“I don’t want to tell you about how we found her until you get where we’re going, Rawlins. But I can tell you that we need your help because a white policeman looking into anything down in Watts right now will only draw attention to something we need kept quiet.”

“And why would I want to help you?” I asked, unable to resist kicking the man when he was down.

“What does that sign on your office door mean?” he asked in way of reply.

“It means what it says.”

“No,” Suggs said. “It means that you’re down there playing like you’re a private detective when you don’t have a license. That could pull down jail time if somebody wanted to prosecute. I’m sure if I went around and talked to a few of your clients I could build a pretty good case.”

I wasn’t so sure. Most of the work I’d done wasn’t anything to get me in trouble. I never misrepresented myself as a private detective. And Suggs was more right than he knew about white cops in black L.A.—no one would talk to them after the riots, or before.

But I said, “All right, Officer. I’ll go where you’re taking me. But I’ll tell you this right now. If I don’t like the way things smell I’m walkin’ away.”

Suggs nodded, released the brake, and cruised out into the boulevard. His easy manner accepting my conditions made me think that this simple ride in a policeman’s car was going to take me down a much longer journey than I had planned on when I rolled out of bed that morning.

3

The Miller Neurological Sanatorium was a long, flat bungalow off of La Cienega just above Wilshire. If you drove by it you would have thought that it was a motel or maybe a factory for light manufacturing. The entrance was at the end of a long driveway and the bronze sign announcing its name was half the size of a sheet of notebook paper.

Suggs parked his car so close along a high white fence that I had to scoot across the seat to get out on the driver’s side.

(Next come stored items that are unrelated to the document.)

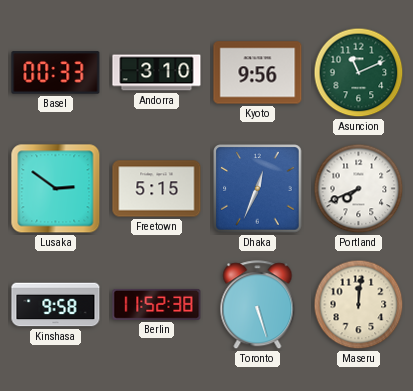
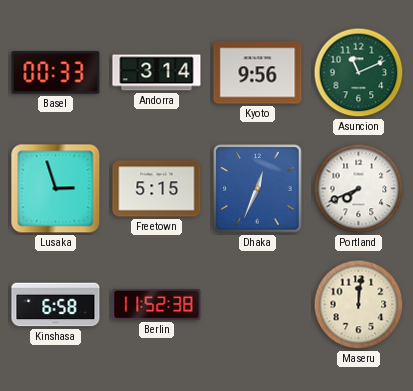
Andorra: 3:10 -> 3:14
Lusaka: 2:51 -> 2:57
Kinshasa: 9:58 -> 6:58
Toronto: 5:27 -> none
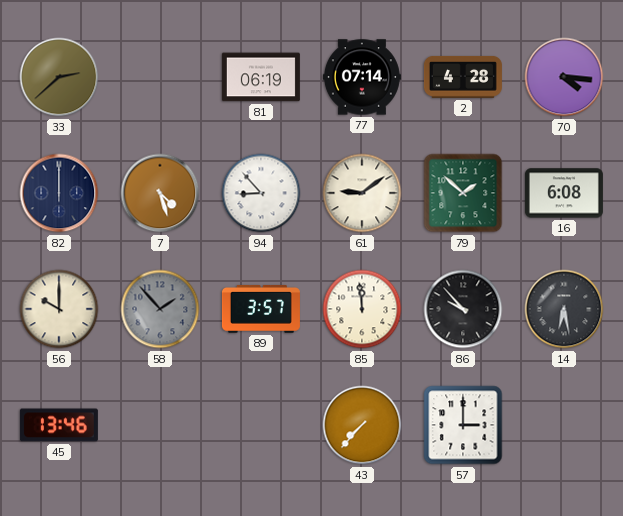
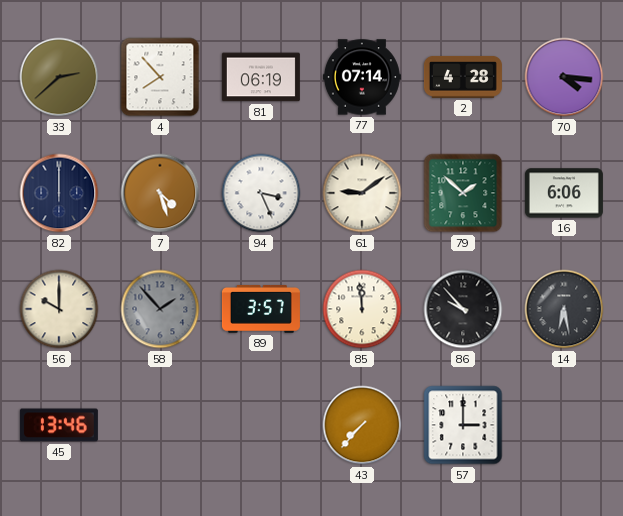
4: none -> 7:53
94: 8:53 -> 3:26
16: 6:08 -> 6:06
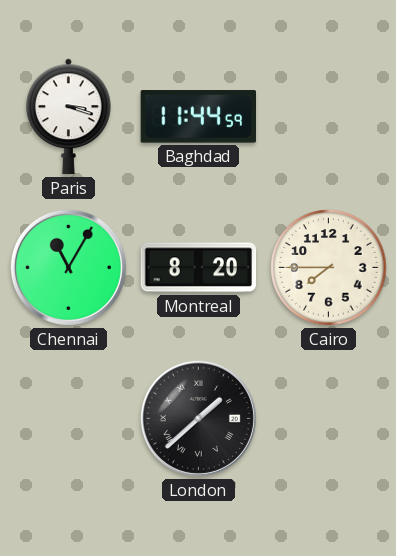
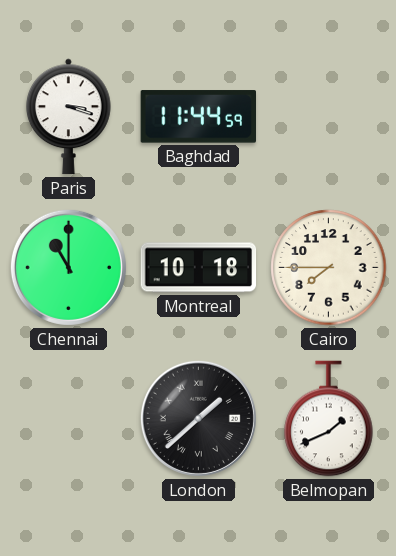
Chennai: 11:05 -> 11:00
Montreal: 8:20 -> 10:18
Belmopan: none -> 1:41
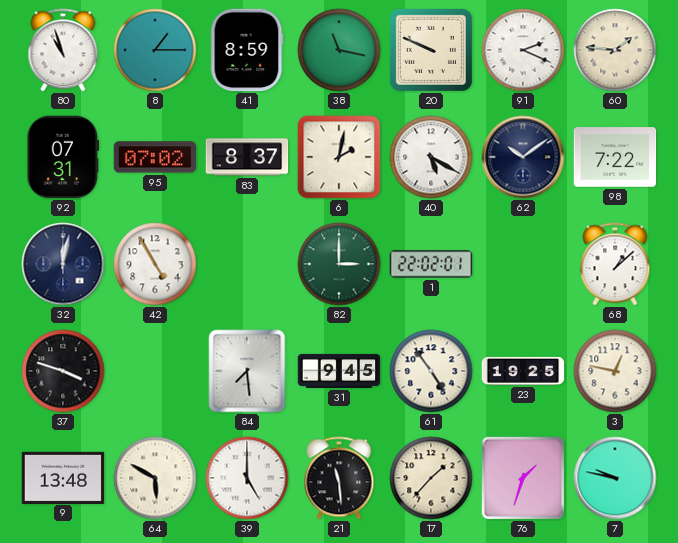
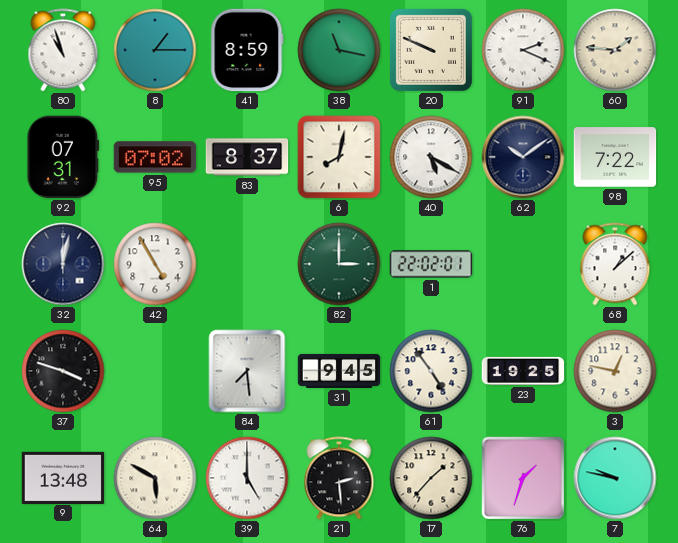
6: 2:02 -> 8:02
21: 11:29 -> 2:29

A few steps ahead of me, he opened the door to the clinic and walked in. I followed cautiously.

A young white woman in a nurse’s uniform sat behind the desk in the reception area. She had a delicate face that was more red than white with thousands of freckles crowded around enormous brown eyes. Those eyes got bigger when we walked through the door.

“May I help you?” she asked the white man.

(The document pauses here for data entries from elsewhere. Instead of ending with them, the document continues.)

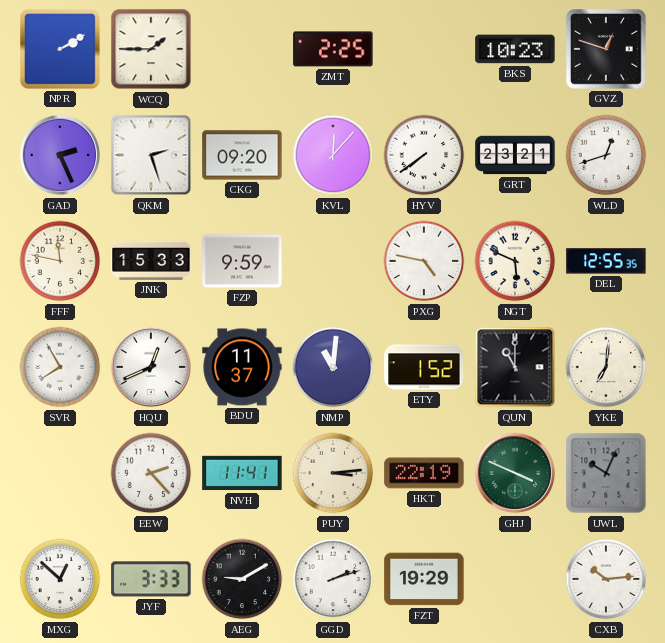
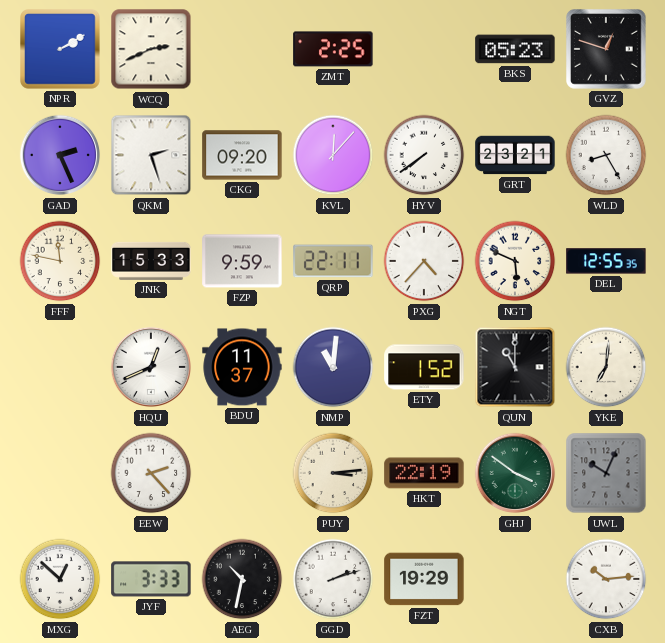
WCQ: 1:45 -> 2:41
BKS: 10:23 -> 05:23
WLD: 12:42 -> 8:25
QRP: none -> 22:11
PXG: 4:47 -> 4:37
SVR: 7:55 -> none
NVH: 11:41 -> none
GHJ: 3:49 -> 3:51
AEG: 9:10 -> 10:32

“We’re going to room G-sixteen,” Suggs told her.

We had taken two steps toward the double swinging doors behind the reception desk when the freckled fawn stood to block our way.

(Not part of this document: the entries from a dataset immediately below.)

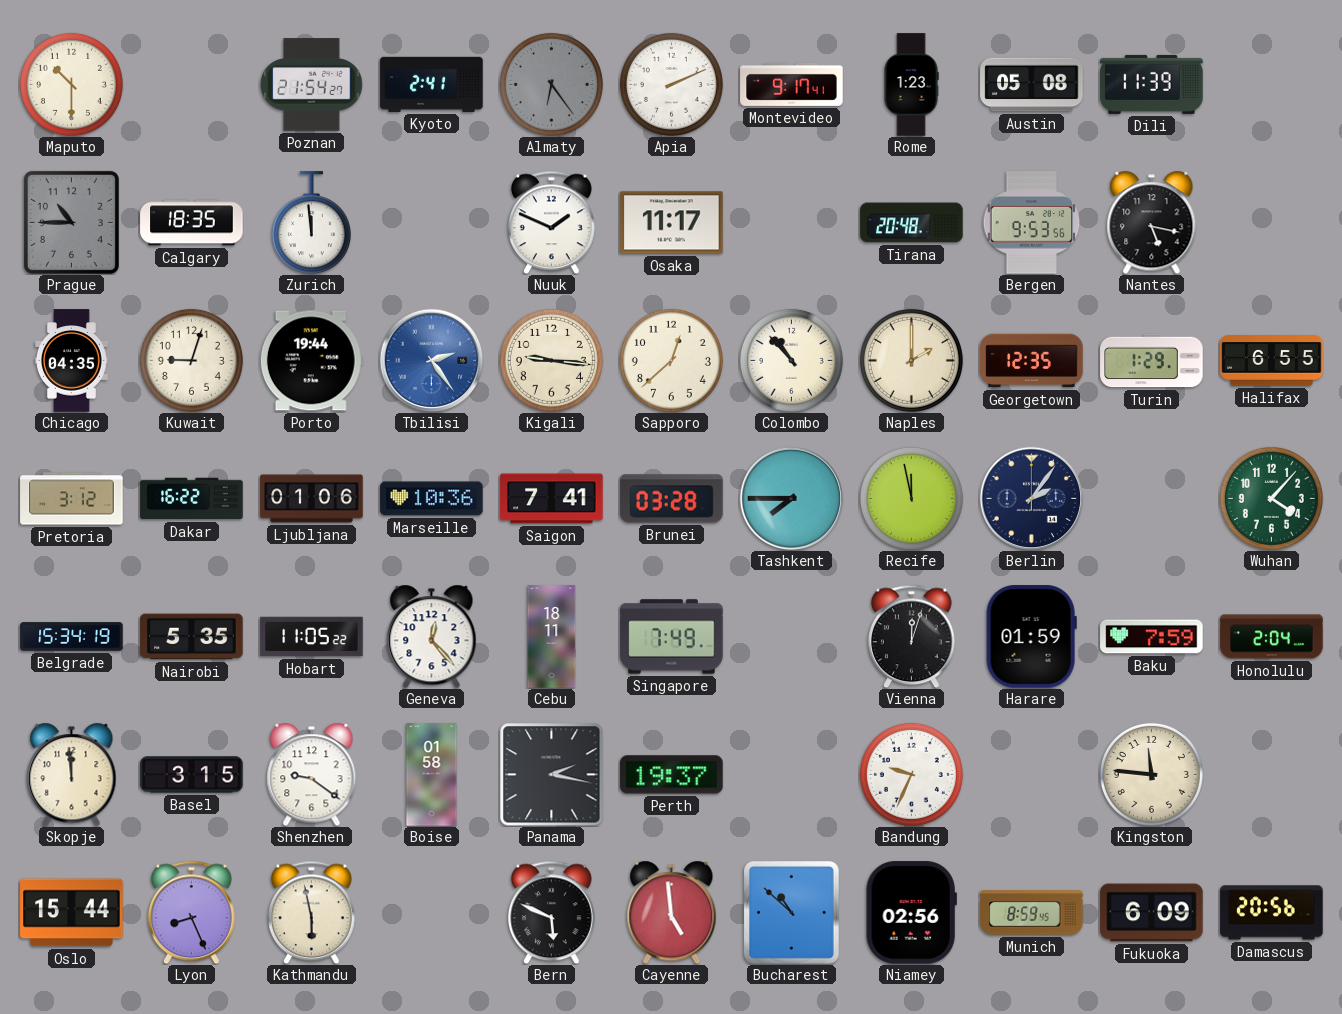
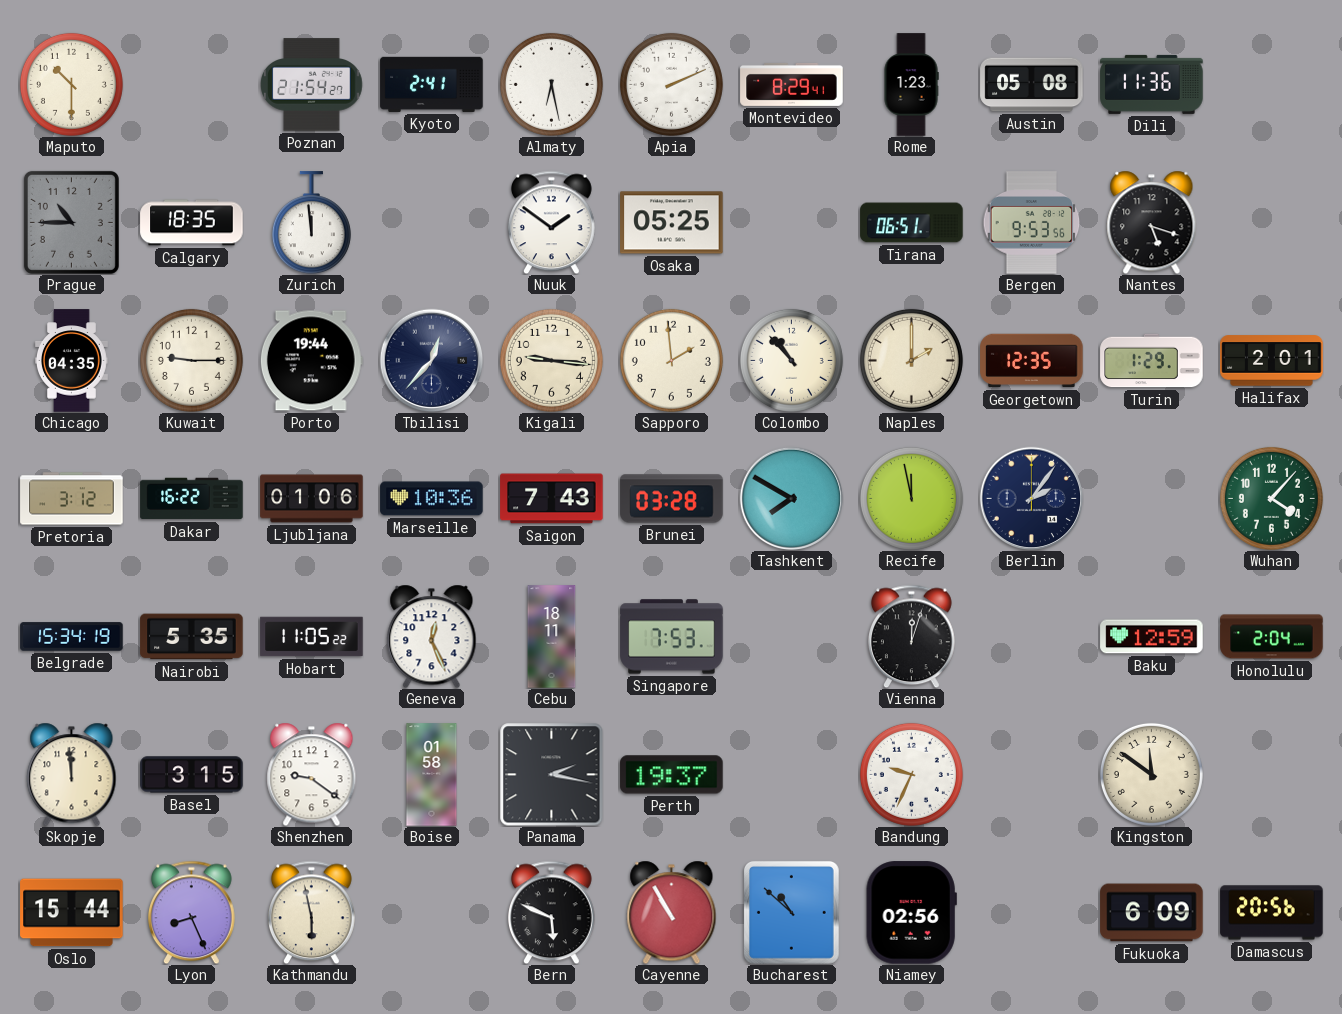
Almaty: 6:24 -> 6:28
Almaty dial: grey -> white
Montevideo: 9:17 -> 8:29
Dili: 11:39 -> 11:36
Nuuk: 1:49 -> 1:51
Osaka: 11:17 -> 05:25
Tirana: 20:48 -> 06:51
Nantes: 5:17 -> 5:18
Kuwait: 9:03 -> 9:15
Tbilisi: 2:24 -> 12:37
Tbilisi dial: blue -> navy
Sapporo: 12:38 -> 1:59
Halifax: 6:55 -> 2:01
Saigon: 7:41 -> 7:43
Tashkent: 7:45 -> 7:50
Geneva: 12:23 -> 12:26
Singapore: 7:49 -> 7:53
Harare: 01:59 -> none
Baku: 7:59 -> 12:59
Kingston: 11:46 -> 11:51
Cayenne: 4:59 -> 10:55
Munich: 8:59 -> none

“I’m sorry but I can’t let you back there.”

Suggs frowned at the plucky youngster. I could imagine the bile roiling in his gut. First he had to explain himself to a Negro and now a mere woman was trying to block his way.

But he took it pretty well. The white man’s burden, I suppose.

He held out a worn leather wallet that had his detective’s badge on one side and his identity card on the other. The woman looked very closely at the wallet and mouthed the name.

I realized then that I hadn’t asked Suggs for his I.D. I was too well trained, knowing that asking for a cop’s badge might well expose you to manacles and blackjacks and a night of deep bruising.

“And who is he?” the nurse asked.

“Who are you?” Suggs asked back.

“Why . . . I’m not the one being identified,” she said.

“Neither is he,” Suggs said.

We went through the double doors, all three of us. Suggs led the way, I followed him, and she took up the rear.

The floor of the hallway was paved with shiny white tiles. The ceiling and walls were white too. There wasn’t a smudge or a streak anywhere along the way. It was by far the cleanest medical facility I had ever seen.

We got to the end of one hall and turned right onto another. Halfway down this corridor we came to a door marked G-16. Suggs reached for the knob but the nurse got in front of him again.

“I’m not supposed to let anyone in without first identifying them at the desk,” she said.

“Honey,” Suggs said, “this is way beyond you. I showed you the badge, so get out of the way before I twist your pretty wrist.”

“I will not.”

I wondered if the riots were just one symptom of a disease that had silently infected the city; a virus that made people suddenly unafraid of the consequences of standing up for themselves. For almost a week I had seen groups of angry black men and women go up against armed policemen and soldiers with nothing but rocks and bottles for weapons. Now this eighty-seven-pound girl-child was standing up to a gruff cop who outweighed her three to one.

“Ezekiel Rawlins, ma’am,” I said.

“What?” For the first time she looked directly at me.

“My name. It’s Ezekiel Rawlins. I’m here as a consultant to the police. If you had asked me I would have told you my name.”

“Oh,” she said, realizing that maybe she was the one that had been discourteous. “Rawlings?”